3- Il motivo che precede sub c) è infondato perchè l’ordinanza applicativa di una misura coercitiva personale deve indicarne la data di scadenza solo quando sia stata emessa al fine esclusivo di prevenire il pericolo di inquinamento investigativo e non anche qualora ricorrano ulteriori e diverse esigenze cautelari (cfr. Cass. Sez. VI n. 10785 del 21.12.10, dep. 16.3.11; Cass. Sez. 6 n. 44809 del 6.11.03, dep. 20.11.03; Cass. Sez. III n. 1734 del 16.4.97, dep. 24.6.97).

Nel caso di specie le esigenze cautelari sono state ravvisate (dal GIP e dal Tribunale del riesame) non solo nel rischio di inquinamento probatorio, ma anche nel pericolo di reiterazione dei reati.

4- Il motivo che precede sub d) è infondato.

In realtà, i giudici del riesame hanno adeguatamente motivato in ordine all’inesistenza di idonee alternative alla custodia cautelare intramuraria, vista la gravità dei fatti, il loro numero e la fitta rete di relazioni personali dell’indagato, rilievi tali da far temere reiterazione dei reati e inquinamento delle prove da parte sua.

Nè in contrario basta invocare il mero decorso del tempo dai fatti oggetto di contestazione; anche a tale riguardo è appena il caso di rammentare che in tema di misure coercitive il tempo trascorso dalla commissione del reato, che pur costituisce ex art. 292 c.p.p., comma 2, lett. c) uno degli aspetti della motivazione nella scelta della misura, non esclude di per sè l’attualità e la concretezza delle condizioni di cui all’art. 274 c.p.p., lett. c) (cfr., ad es., Cass. Sez. II n. 21424 del 20.4.11, dep. 27.5.11; Cass. Sez. IV n. 6717 del 26.6.2007, dep. 13.2.2008).

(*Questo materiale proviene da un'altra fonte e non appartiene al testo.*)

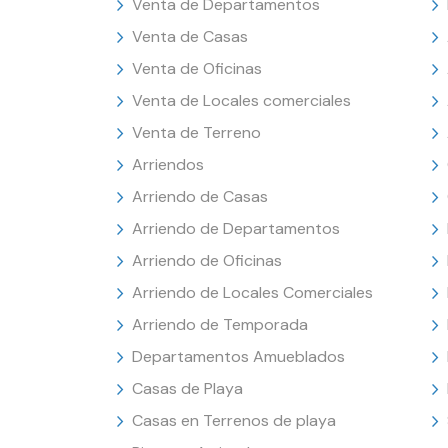
Venta de Departamentos
Venta de Casas
Venta de Oficinas
Venta de Locales comerciales
Venta de Terreno
Arriendos
Arriendo de Casas
Arriendo de Departamentos
Arriendo de Oficinas
Arriendo de Locales Comerciales
Arriendo de Temporada
Departamentos Amueblados
Casas de Playa
Casas en Terrenos de playa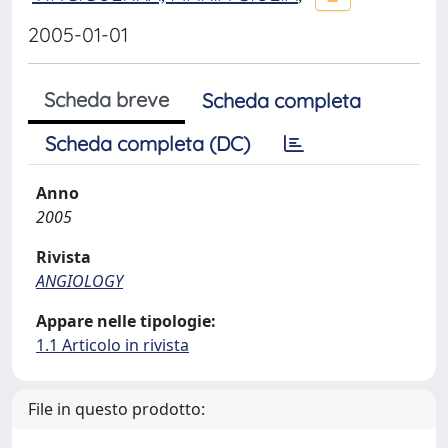
2005-01-01
Scheda breve
Scheda completa
Scheda completa (DC)
Anno
2005
Rivista
ANGIOLOGY
Appare nelle tipologie:
1.1 Articolo in rivista
File in questo prodotto:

Nel caso di specie l’impugnata ordinanza ha ravvisato (sulla scorta di recenti relazioni della G.d.F. espressamente richiamate) attualità e concretezza di esigenze cautelari, suscettibili di essere soddisfatte soltanto dalla custodia intramuraria, nell’essere ancora oggi il P. al centro di numerosi rapporti fiduciaria tali da consentirgli – anche se agli arresti domiciliari – di movimentare ingenti somme per via telefonica o telematica.

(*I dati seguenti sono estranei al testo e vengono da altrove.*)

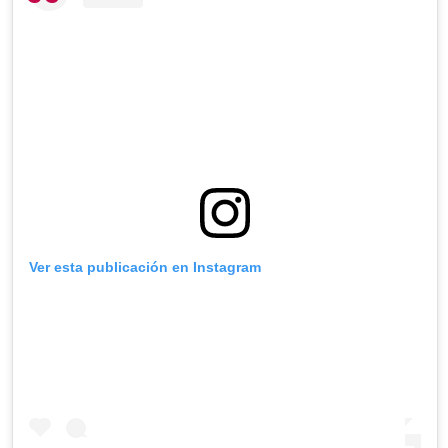
Ver esta publicación en Instagram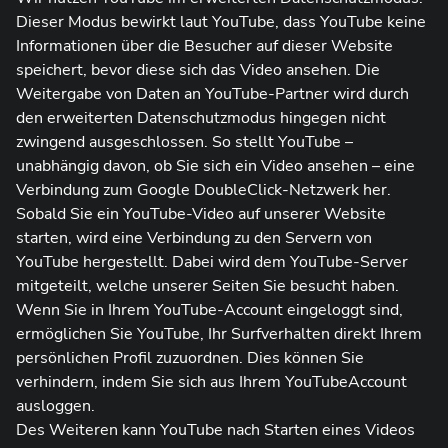
Dieser Modus bewirkt laut YouTube, dass YouTube keine
Informationen über die Besucher auf dieser Website
speichert, bevor diese sich das Video ansehen. Die
Weitergabe von Daten an YouTube-Partner wird durch
den erweiterten Datenschutzmodus hingegen nicht
zwingend ausgeschlossen. So stellt YouTube –
unabhängig davon, ob Sie sich ein Video ansehen – eine
Verbindung zum Google DoubleClick-Netzwerk her.
Sobald Sie ein YouTube-Video auf unserer Website
starten, wird eine Verbindung zu den Servern von
YouTube hergestellt. Dabei wird dem YouTube-Server
mitgeteilt, welche unserer Seiten Sie besucht haben.
Wenn Sie in Ihrem YouTube-Account eingeloggt sind,
ermöglichen Sie YouTube, Ihr Surfverhalten direkt Ihrem
persönlichen Profil zuzuordnen. Dies können Sie
verhindern, indem Sie sich aus Ihrem YouTubeAccount
ausloggen.
Des Weiteren kann YouTube nach Starten eines Videos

Le contrarie osservazioni del ricorrente sollecitano soltanto una nuova delibazione sul merito delle esigenze cautelari, operazione non consentita in questa sede.

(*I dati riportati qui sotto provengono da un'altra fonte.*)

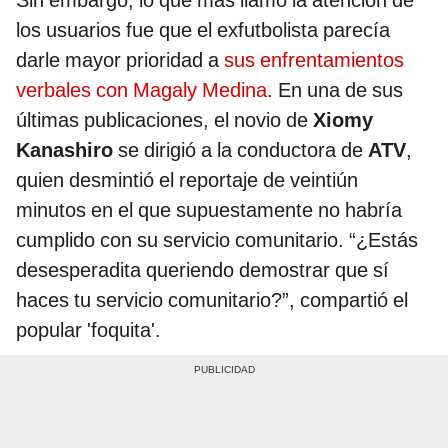
los usuarios fue que el exfutbolista parecía
darle mayor prioridad a
sus enfrentamientos
verbales con Magaly Medina
. En una de sus
últimas publicaciones, el novio de
Xiomy
Kanashiro
se dirigió a la conductora de
ATV
,
quien desmintió el reportaje de veintiún
minutos en el que supuestamente no habría
cumplido con su servicio comunitario. “¿Estás
desesperadita queriendo demostrar que sí
haces tu servicio comunitario?”, compartió el
popular 'foquita'.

5- In conclusione, il ricorso è da rigettarsi. Ex art. 616 c.p.p. consegue la condanna del ricorrente alle spese processuali.

P.Q.M.

La Corte Suprema di Cassazione, Seconda Sezione Penale, rigetta il ricorso e condanna il ricorrente al pagamento delle spese processuali. Si provveda a norma dell’art. 94 disp. att. c.p.p.,, comma 1 ter.